Beyond its competitive play, the WNBA has been a leader in promoting social justice initiatives and advocating for equality both on and off the court. It continues to grow in popularity and influence, contributing significantly to the growth of women’s basketball worldwide.

By the end of this activity, you will be able to:

  • Use various dplyr, tidyr, and lubridate package functions to clean a data set for further use.

  • Learn the process of cleaning data, recognizing any problems within the data, and determining whether the data can be used for the given analysis problem.

  • Understand why missing data presents a problem for analysis and brainstorm ways to troubleshoot this problem.

Technology requirement: The activity handout requires knowledge of Quarto and the following tidyverse packages: dplyr, tidyr, lubridate. The activity will allow students to use these packages together to complete a more complex task.

Data

The wnba_data data set contains 8920 rows and 9 columns. Each row represents a game played by a WNBA team in one of the 2003 to 2022 regular seasons. Thus, each game is associated with two rows: one for each team. The columns are as follows:

Data: Variable Descriptions
Variable Description
game_id game id number
season season number
season_type binary predictor; 2 if regular season game; 3 if playoff game
game_date date of the game
team_id team id number
team_display_name full team name (name and city)
team_winner Boolean; True if the team won the game
opponent_team_id id number of the opponent
team_home_away Where the game was played; either “home” or “away”
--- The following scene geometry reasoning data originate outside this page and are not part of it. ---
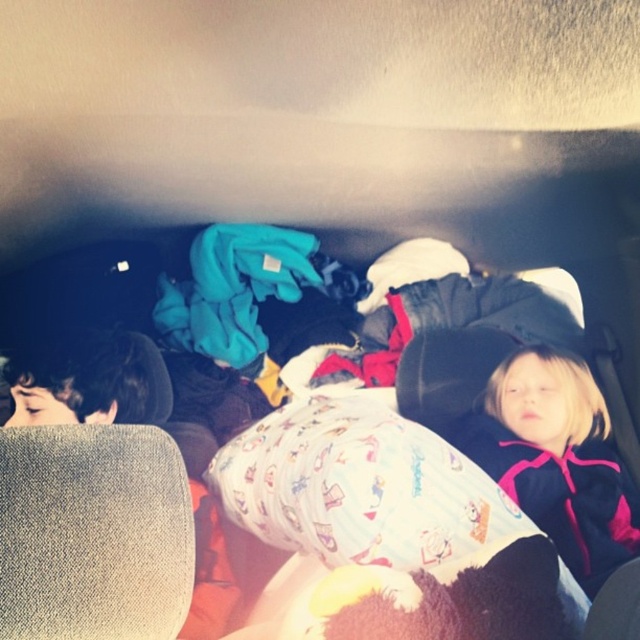 Is point (490, 292) more distant than point (42, 369)?

Yes, it is behind point (42, 369).

Is white cotton bed at center to the left of dark brown hair at left from the viewer's perspective?

In fact, white cotton bed at center is to the right of dark brown hair at left.

Image resolution: width=640 pixels, height=640 pixels. In order to click on white cotton bed at center in this screenshot , I will do `click(240, 289)`.

Image resolution: width=640 pixels, height=640 pixels. I want to click on white cotton bed at center, so click(x=240, y=289).

Consider the image. How much distance is there between white cotton bed at center and pink fleece jacket at right?

white cotton bed at center is 49.44 centimeters away from pink fleece jacket at right.

Can you confirm if white cotton bed at center is positioned to the left of pink fleece jacket at right?

Correct, you'll find white cotton bed at center to the left of pink fleece jacket at right.

Is point (371, 284) closer to camera compared to point (524, 445)?

No, (371, 284) is behind (524, 445).

The width and height of the screenshot is (640, 640). Find the location of `white cotton bed at center`. white cotton bed at center is located at coordinates (240, 289).

Is point (611, 554) positioned in front of point (20, 394)?

That is True.

Where is `pink fleece jacket at right`? Image resolution: width=640 pixels, height=640 pixels. pink fleece jacket at right is located at coordinates (561, 493).

Who is more distant from viewer, [512,456] or [115,332]?

Positioned behind is point [115,332].

Locate an element on the screen. pink fleece jacket at right is located at coordinates (561, 493).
Download data: wnba_data.csv

Data Source

Gilani S, Hutchinson G (2022). wehoop: Access Women’s Basketball Play by Play Data. R package version 1.5.0, https://CRAN.R-project.org/package=wehoop.

Materials

We offer worksheets (and their solutions) in Quarto (using R) format.

Class handout - Quarto

Class handout - Quarto - with solutions

Exploration of the WNBA data revealed that there are missing values for games throughout the 2003-2022 seasons. We found this by tallying the number of games played by each team within each season and noticing that the number of games played was inconsistent between teams. We then used the internet to find an example of a missing game within the dataset.
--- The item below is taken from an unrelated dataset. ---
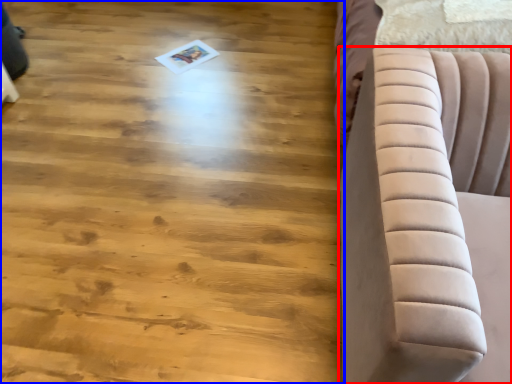 Question: Among these objects, which one is nearest to the camera, furniture (highlighted by a red box) or hardwood (highlighted by a blue box)?

Choices:
 (A) furniture
 (B) hardwood

Answer: (A)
Reflecting on the challenges that missing values presented us, we came up with a few solutions to continue our analysis. Some of these include: filtering the data for seasons that have no missing data or using the internet to manually fill in data. While neither of these methods are perfect and present other challenges, they are valid ways to deal with missing values.

Once dealing with the seasons with imperfect data, students can continue the analysis to find a two way table depicting mid season record, playoff prediction, season record and whether a team made playoffs.